Stop the presses. The PC is dead, and so is the Mac. Killed by the more powerful iPad Pro. At least that’s what some tech writers proclaimed after Apple’s latest iPad Pro wonder hit the streets.
But is the iPad Pro really a PC killer? After days of poking and prodding, I can safely say Hell no. Far from it.
Before this turns into a flame-fest, let me say this: The iPad Pro is shockingly fast, and Apple has again worked its mastery of hardware, software and virtually unlimited resources to build an amazingly fast chip for the iPad Pro. But let’s not get ahead of ourselves. My battery of tests shows that in some things, it ain’t that fast.
How we got here
What started the “Intel and its CPUs are doomed” talk were benchmarks showing the A9X SoC in the iPad Pro overpowering Intel’s older Haswell chips and even its newest Skylake CPUs.
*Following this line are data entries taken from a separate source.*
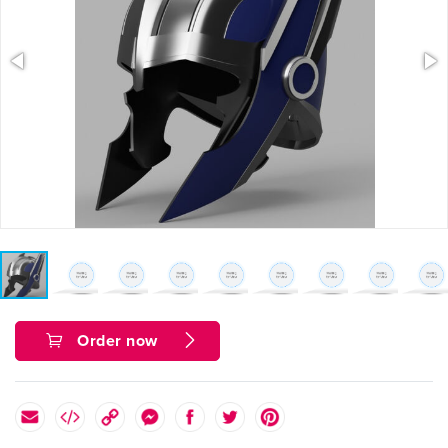
Order now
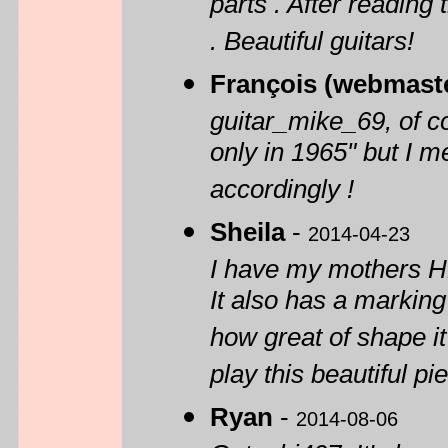
parts . After reading
. Beautiful guitars!
François (webmast
guitar_mike_69, of co
only in 1965" but I me
accordingly !
Sheila
-
2014-04-23
I have my mothers H1
It also has a marki
how great of shape it
play this beautiful pi
Ryan
-
2014-08-06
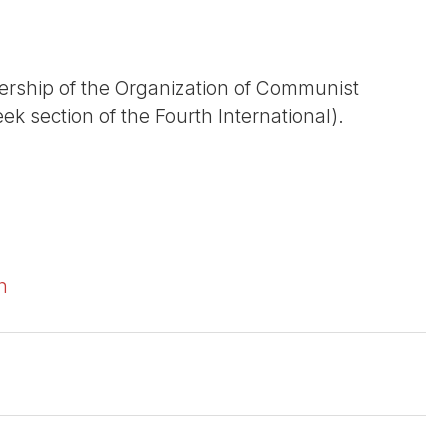
dership of the Organization of Communist
ek section of the Fourth International).
n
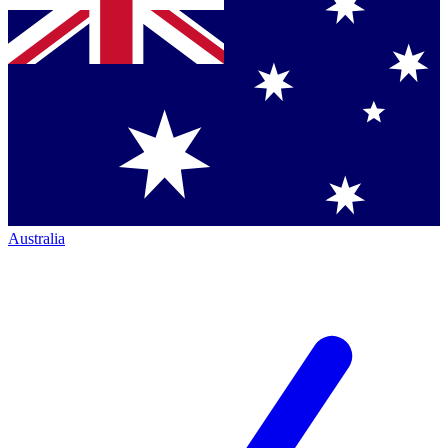
Australia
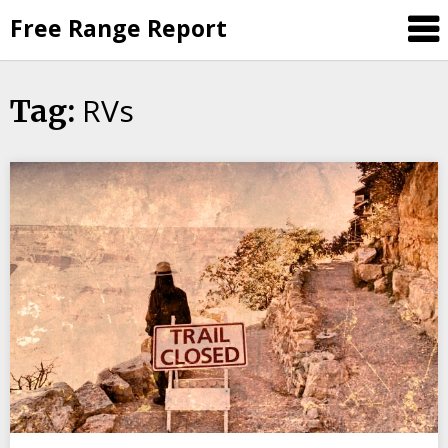
Skip
Free Range Report
to
content
RVs
Tag:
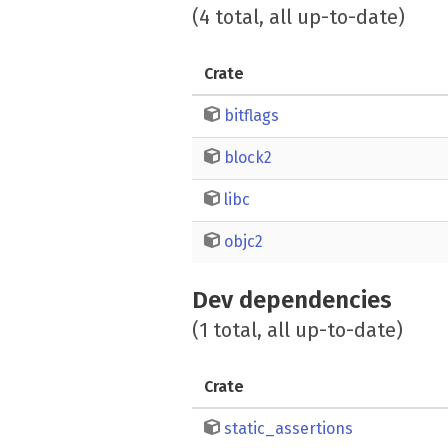
(4 total, all up-to-date)
Crate
bitflags
block2
libc
objc2
Dev dependencies
(1 total, all up-to-date)
Crate
static_assertions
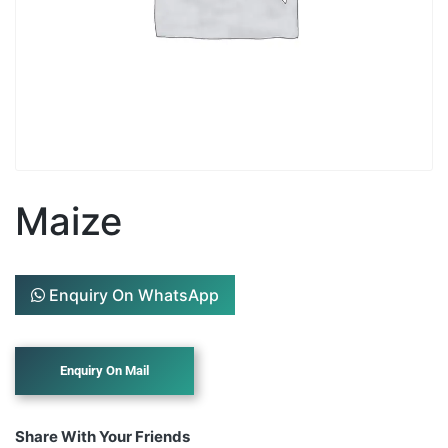
Maize
Enquiry On WhatsApp
Share With Your Friends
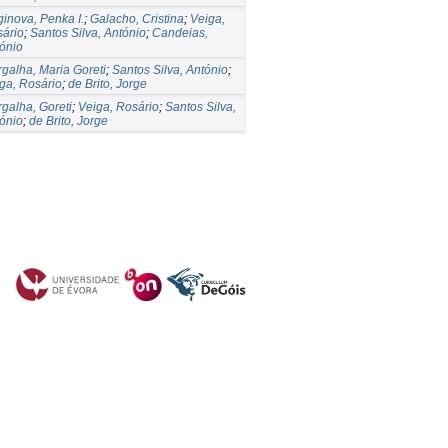
ginova, Penka I.
;
Galacho, Cristina
;
Veiga,
ário
;
Santos Silva, António
;
Candeias,
ónio
galha, Maria Goreti
;
Santos Silva, António
;
ga, Rosário
;
de Brito, Jorge
galha, Goreti
;
Veiga, Rosário
;
Santos Silva,
ónio
;
de Brito, Jorge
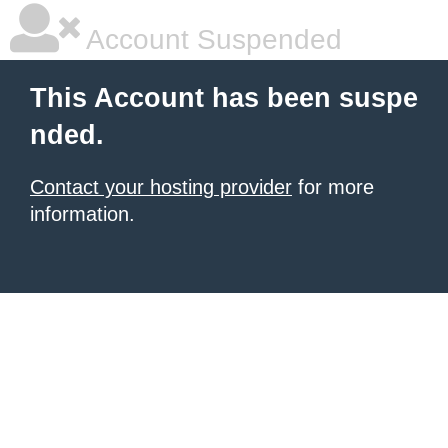
Account Suspended
This Account has been suspe
nded.
Contact your hosting provider
for more
information.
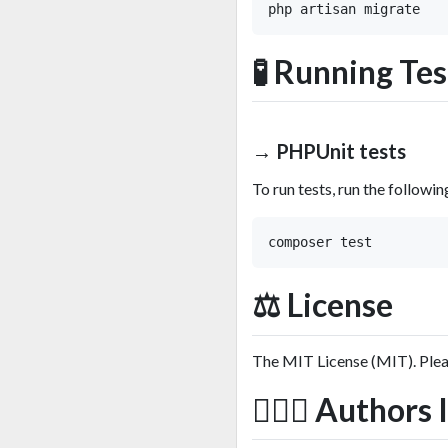
🧪 Running Tes
→ PHPUnit tests
To run tests, run the follow
⚖️ License
The MIT License (MIT). Ple
🙆🏼‍♂️ Author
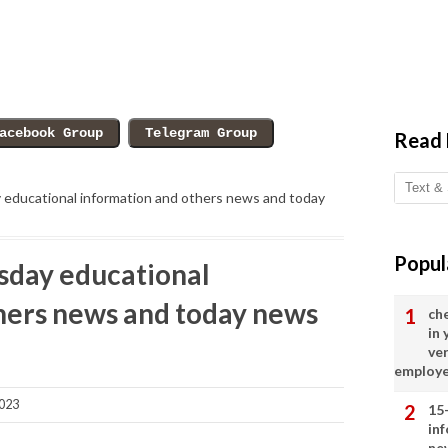
Read
ducational information and others news and today
Popul
day educational
hers news and today news
ch
in
ve
employ
023
15
in
ne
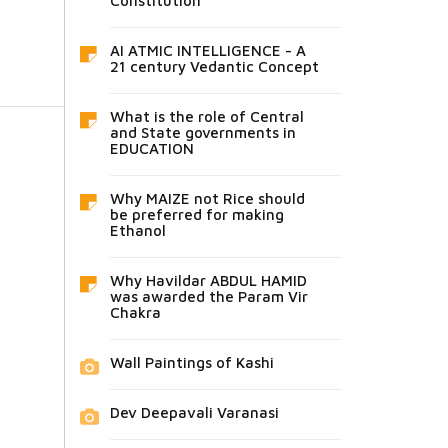
Constitution
AI ATMIC INTELLIGENCE - A
21 century Vedantic Concept
What is the role of Central
and State governments in
EDUCATION
Why MAIZE not Rice should
be preferred for making
Ethanol
Why Havildar ABDUL HAMID
was awarded the Param Vir
Chakra
Wall Paintings of Kashi
Dev Deepavali Varanasi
Many of those conclusions were based on performance results from the popular multi-platform Geek Bench 3 benchmark, as well as browser-based benchmarks such as Mozilla’s Kraken and Google’s Octane 2.0. This limited data set had the faithful buzzing that the end was nigh for x86.
If you like to test hardware, you know the weakness of the last two tests: A browser test isn’t a test of the CPU/SoC, it’s a test of the chip plus the browser and OS optimizations underneath it. On the iPad Pro the browsers are pretty much the same, as Apple makes all use its highly optimized rendering engine. On the PC, your browser pick matters. Browser-based benchmarks are hardly the best tools on the PC either.
Geek Bench 3 is different. The creators of Geek Bench 3 have stated their goals are to create a cross-platform test that isolates the CPU as much as possible, using algorithms that it believes are valid for chip performance. If you peep at the chart below, you can see what got people in a tizzy.
Yes: Whoa. That iPad Pro in single-core performance (which is a good metric to use to judge across platforms where some chips have more cores) is every bit as fast as the CPU in the newest mid-range Core i5 Surface Pro 4 in Geek Bench 3. It’s uncomfortably close to that Core i7-6600U in the far pricier top-end Surface Book, too.
For the record: Almost all of the tests in this section were run within the last few days, with the latest OSes and updates applied. The only OS that was out of date was my corporate-issue Windows 8.1 box with its 3.4GHz Core i7-2600, which I threw in for kicks.